Keynote Speakers

We are honored to introduce our keynote speaker, Carole Goble, Professor of Computer Science at the University of Manchester in the UK.

 

Keynote Presentation title: "Research Objects: the why, what, and how. "

Abstract

In practice the exchange, reuse and reproduction of scientific experiments is hard, dependent on bundling and exchanging the experimental methods, computational codes, data, algorithms, workflows and so on along with the narrative. These "Research Objects" are not fixed, just as research is not “finished”: codes fork, data is updated, algorithms are revised, workflows break, service updates are released. Neither should they be viewed just as second-class artifacts tethered to publications, but the focus of research outcomes in their own right: articles clustered around datasets, methods with citation profiles. Many funders and publishers have come to acknowledge this, moving to data sharing policies and provisioning e-infrastructure platforms. Many researchers recognise the importance of working with Research Objects. The term has become widespread.

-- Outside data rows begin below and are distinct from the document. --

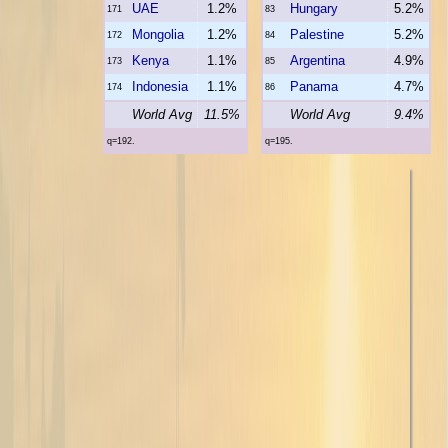
UAE
1.2%
Hungary
5.2%
171
83
Mongolia
1.2%
Palestine
5.2%
172
84
Kenya
1.1%
Argentina
4.9%
173
85
Indonesia
1.1%
Panama
4.7%
174
86
World Avg
11.5%
World Avg
9.4%
q=192.
q=195.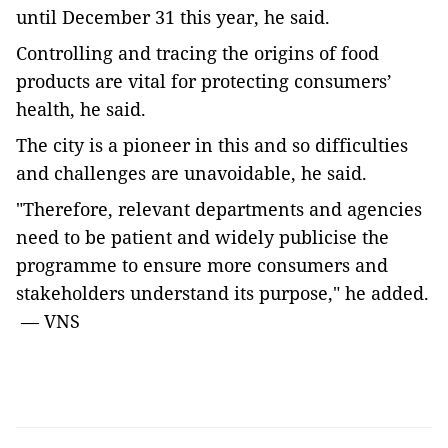
until December 31 this year, he said.
Controlling and tracing the origins of food
products are vital for protecting consumers’
health, he said.
The city is a pioneer in this and so difficulties
and challenges are unavoidable, he said.
"Therefore, relevant departments and agencies
need to be patient and widely publicise the
programme to ensure more consumers and
stakeholders understand its purpose," he added.
— VNS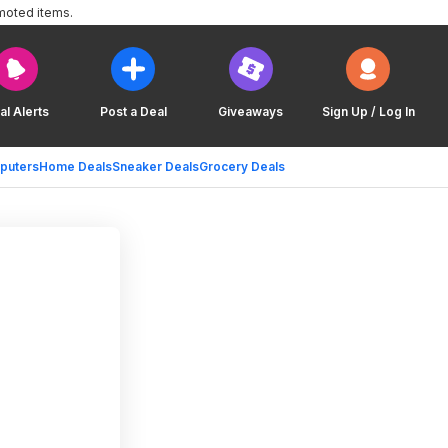
moted items.
al Alerts
Post a Deal
Giveaways
Sign Up / Log In
puters
Home Deals
Sneaker Deals
Grocery Deals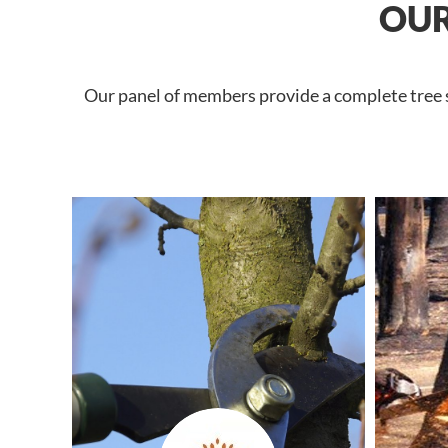
OUR
Our panel of members provide a complete tree se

However. What is a Research Object?  How do you mint one, exchange one, build a platform to support one, curate one? How do we introduce them in a lightweight way that platform developers can migrate to? What is the practical impact of a Research Object Commons on training, stewardship, scholarship, sharing? How do we address the scholarly and technological debt of making and maintaining Research Objects? Are there any examples?

 I’ll present our practical experiences of the why, what and how of Research Objects.

 

Biography

 keynoteCarole Goble is a Professor in the School of Computer Science, at the University of Manchester in the UK. She leads a large team of researchers and developers working in e-Science, building e-infrastructure for researchers working at the lab, national, and pan-national level. She is heavily involved in European cyberinfrastructures for the Life Sciences and is currently active in linking these with the NIH BD2K Commons initiative.

She applies technical advances in knowledge technologies, distributed computing, workflows and social computing to solve information management problems for Life Scientists, especially Systems Biology, and other scientific disciplines, including Biodiversity, Chemistry, Health informatics and Astronomy. Her current research interests are in reproducible research, asset curation and preservation, semantic interoperability, knowledge exchange between scientists and new models of scholarly communication. She has recently been advocating the releasing of research as Research Objects (www.researchobject.org) and is a long-established leading figure in the Semantic Web and Linked Data, chairing the International Semantic Web Conference in 2014 and co-founding the leading journal in the field.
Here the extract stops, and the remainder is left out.